Unique Tracking Identifiers
I’ve previously written about Whisper and how this technique, combined with multiple GPS data points, can easily identify who you are and where you live, even if the GPS queries are fuzzed. With Google as a parent company, not only is your location information particularly identifying, but cross-referenced with Google data and their massive analytics, could easily determine a complete profile about you including your web search history (interests, fetishes, etc). Even if you don’t have a Google account, any Google searches you’ve done through local IP addresses or applications that track your geolocation can easily be used to link your Waze data to your search history, to your social networking profiles, to virtually any other intelligence Google or its subsidiaries are collecting about you.
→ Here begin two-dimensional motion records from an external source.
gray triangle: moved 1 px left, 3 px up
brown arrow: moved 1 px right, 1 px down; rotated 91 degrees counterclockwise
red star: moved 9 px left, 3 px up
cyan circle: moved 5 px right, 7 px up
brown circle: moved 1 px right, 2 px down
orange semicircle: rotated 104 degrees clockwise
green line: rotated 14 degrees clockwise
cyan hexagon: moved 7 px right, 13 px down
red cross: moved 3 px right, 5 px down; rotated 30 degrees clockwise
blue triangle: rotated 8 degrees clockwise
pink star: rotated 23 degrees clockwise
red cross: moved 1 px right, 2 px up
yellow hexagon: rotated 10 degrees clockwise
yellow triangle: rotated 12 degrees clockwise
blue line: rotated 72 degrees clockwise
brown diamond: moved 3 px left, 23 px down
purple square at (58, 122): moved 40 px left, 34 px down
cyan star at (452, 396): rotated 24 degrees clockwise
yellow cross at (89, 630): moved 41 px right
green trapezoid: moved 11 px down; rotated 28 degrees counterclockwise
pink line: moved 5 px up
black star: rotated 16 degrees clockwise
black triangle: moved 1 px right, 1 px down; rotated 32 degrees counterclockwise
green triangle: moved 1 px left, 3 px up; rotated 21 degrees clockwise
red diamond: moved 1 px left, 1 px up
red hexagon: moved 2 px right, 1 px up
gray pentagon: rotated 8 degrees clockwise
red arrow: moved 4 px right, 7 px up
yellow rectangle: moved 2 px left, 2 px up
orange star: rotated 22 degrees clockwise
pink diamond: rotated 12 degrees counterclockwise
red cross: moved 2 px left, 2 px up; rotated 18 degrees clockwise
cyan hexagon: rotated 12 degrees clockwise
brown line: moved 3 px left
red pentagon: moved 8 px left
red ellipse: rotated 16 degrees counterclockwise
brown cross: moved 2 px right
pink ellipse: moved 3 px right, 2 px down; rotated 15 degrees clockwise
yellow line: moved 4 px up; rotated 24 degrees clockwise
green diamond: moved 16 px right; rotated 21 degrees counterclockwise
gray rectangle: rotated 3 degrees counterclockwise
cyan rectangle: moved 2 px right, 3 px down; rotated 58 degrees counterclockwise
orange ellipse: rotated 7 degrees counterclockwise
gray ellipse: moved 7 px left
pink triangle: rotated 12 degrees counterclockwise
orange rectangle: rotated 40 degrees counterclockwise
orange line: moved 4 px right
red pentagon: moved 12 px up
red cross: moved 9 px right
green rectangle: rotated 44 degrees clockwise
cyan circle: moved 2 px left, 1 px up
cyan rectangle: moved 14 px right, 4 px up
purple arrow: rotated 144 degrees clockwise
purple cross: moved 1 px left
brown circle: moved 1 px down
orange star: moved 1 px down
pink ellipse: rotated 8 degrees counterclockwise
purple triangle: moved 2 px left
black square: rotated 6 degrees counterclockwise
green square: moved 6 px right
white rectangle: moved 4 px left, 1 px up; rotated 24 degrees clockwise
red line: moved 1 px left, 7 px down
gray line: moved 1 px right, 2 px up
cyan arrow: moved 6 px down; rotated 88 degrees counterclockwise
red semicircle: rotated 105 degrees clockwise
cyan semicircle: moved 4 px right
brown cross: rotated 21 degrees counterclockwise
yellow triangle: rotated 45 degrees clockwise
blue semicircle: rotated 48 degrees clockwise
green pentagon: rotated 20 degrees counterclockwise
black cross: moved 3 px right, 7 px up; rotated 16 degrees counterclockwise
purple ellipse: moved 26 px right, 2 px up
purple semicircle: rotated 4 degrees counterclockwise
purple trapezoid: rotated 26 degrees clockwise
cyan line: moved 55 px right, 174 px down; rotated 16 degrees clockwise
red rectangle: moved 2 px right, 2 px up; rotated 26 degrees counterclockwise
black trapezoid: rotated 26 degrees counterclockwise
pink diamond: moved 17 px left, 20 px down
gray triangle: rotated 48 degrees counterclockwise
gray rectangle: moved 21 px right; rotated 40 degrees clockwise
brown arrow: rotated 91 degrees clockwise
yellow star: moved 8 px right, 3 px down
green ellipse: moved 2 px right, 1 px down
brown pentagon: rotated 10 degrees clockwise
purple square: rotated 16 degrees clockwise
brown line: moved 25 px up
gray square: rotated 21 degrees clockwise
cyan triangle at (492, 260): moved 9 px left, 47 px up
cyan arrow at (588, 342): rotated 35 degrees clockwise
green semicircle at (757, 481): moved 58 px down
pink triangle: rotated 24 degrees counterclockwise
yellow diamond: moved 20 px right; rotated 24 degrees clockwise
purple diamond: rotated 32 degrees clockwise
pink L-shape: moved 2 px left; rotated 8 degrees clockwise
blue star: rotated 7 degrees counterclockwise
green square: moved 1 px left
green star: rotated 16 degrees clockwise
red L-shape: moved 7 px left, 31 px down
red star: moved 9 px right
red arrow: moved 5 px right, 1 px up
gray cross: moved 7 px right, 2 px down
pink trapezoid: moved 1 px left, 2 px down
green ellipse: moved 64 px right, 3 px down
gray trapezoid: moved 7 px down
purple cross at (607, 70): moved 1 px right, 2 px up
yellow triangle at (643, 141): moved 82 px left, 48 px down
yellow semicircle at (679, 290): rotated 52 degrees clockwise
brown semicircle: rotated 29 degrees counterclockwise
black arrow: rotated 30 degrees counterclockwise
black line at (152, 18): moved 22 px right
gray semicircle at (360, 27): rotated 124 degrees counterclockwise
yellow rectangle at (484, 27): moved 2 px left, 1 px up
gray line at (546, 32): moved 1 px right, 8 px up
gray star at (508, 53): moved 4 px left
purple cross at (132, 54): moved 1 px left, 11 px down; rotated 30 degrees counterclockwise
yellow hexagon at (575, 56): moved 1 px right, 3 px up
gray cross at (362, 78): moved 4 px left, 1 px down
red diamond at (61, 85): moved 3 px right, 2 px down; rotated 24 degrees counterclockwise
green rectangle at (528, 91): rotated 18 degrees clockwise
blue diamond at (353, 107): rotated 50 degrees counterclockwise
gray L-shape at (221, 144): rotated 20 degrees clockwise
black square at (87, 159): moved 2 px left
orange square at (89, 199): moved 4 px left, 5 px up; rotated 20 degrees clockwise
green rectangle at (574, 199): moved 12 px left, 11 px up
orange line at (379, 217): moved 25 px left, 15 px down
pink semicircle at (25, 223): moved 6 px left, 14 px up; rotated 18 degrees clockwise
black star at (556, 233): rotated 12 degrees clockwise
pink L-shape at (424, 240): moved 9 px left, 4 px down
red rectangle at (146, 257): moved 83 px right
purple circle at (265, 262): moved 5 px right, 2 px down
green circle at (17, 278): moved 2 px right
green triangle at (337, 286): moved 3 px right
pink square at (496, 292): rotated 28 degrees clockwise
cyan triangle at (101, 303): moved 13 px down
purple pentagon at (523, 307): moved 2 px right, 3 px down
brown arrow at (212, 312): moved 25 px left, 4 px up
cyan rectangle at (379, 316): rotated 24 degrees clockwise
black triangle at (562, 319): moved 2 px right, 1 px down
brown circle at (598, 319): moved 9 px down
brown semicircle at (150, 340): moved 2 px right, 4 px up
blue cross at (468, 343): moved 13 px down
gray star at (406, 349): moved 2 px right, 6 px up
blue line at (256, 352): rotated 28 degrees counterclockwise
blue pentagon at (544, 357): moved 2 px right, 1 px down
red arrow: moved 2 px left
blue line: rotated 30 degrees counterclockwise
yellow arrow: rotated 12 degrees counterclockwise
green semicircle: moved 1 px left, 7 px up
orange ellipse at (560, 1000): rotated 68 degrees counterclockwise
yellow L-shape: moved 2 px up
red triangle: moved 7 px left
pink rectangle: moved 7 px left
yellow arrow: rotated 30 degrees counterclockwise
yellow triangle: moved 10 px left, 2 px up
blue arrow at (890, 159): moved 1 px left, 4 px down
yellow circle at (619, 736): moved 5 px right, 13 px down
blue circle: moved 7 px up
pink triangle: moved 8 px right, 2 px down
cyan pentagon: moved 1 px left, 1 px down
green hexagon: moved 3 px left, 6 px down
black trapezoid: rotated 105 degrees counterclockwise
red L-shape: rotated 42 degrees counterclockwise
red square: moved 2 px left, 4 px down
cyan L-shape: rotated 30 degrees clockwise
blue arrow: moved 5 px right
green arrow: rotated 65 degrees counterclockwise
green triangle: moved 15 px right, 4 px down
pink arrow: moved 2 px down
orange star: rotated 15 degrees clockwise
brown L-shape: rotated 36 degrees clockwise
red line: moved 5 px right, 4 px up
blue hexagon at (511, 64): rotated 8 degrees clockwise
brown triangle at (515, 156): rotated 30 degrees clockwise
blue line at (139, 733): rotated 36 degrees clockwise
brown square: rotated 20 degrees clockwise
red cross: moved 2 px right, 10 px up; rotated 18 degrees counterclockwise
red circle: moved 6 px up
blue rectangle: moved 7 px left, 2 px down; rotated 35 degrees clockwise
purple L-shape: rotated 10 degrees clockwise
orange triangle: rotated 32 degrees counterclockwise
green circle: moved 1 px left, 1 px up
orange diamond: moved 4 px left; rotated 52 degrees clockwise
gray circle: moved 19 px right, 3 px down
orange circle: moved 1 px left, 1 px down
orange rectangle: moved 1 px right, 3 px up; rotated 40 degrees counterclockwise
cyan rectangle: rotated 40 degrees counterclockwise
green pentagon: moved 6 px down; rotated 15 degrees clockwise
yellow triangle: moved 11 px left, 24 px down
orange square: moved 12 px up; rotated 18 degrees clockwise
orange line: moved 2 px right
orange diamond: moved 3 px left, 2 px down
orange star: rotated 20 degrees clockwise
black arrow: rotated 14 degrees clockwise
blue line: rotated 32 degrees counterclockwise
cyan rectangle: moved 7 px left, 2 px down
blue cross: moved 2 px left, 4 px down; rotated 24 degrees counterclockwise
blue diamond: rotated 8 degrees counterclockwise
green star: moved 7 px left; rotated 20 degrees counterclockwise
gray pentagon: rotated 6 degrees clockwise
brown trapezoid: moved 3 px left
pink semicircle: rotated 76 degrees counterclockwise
Simply by using Waze just once, you’ve potentially granted Google license to identify you by GPS or geolocation, and associate an entire web search history with your identity, to de-anonymize you to Google.
What Else is Collected
Other data that Waze grants themselves the right to collect on you includes:
- Your home, work, and favorite destinations (as you assign within the application).
- All of your chat messages with other Waze users
- All queries you make to Waze
- All of your calendar information
- All of the phone numbers stored on your device’s phone book; in other words, selling out all of your friends to Google.
- Your own phone number
- Any personally identifiable information you add in your profile (such as your name, gender, photos). Some fields are specifically made mandatory in order to use Waze.
- Information from your other social network accounts (explained later). Really?
- Information from all mobile devices you’ve ever linked to your account
- Meta-data about you: how long you use Waze, information about your device, web pages that you visit within Waze, everything that you read in Waze, advertisements that you view or click on, your communications with other users and third parties, your IP address and domain, and the geolocation of the device you log in from.
- Any personal information that comes out of emails you use to contact them; for example, if you sign your emails with a signature line containing your phone number and place of business, Waze gets to use that information.
Uses of Your Personal Information
While you’d expect Waze to use this information to provide you with a number of services, this is only one of several uses that Waze has given themselves permission to do with your data. Aside from a single line item to provide you services, they also reserve the right to use your personal data for a number of self-serving purposes.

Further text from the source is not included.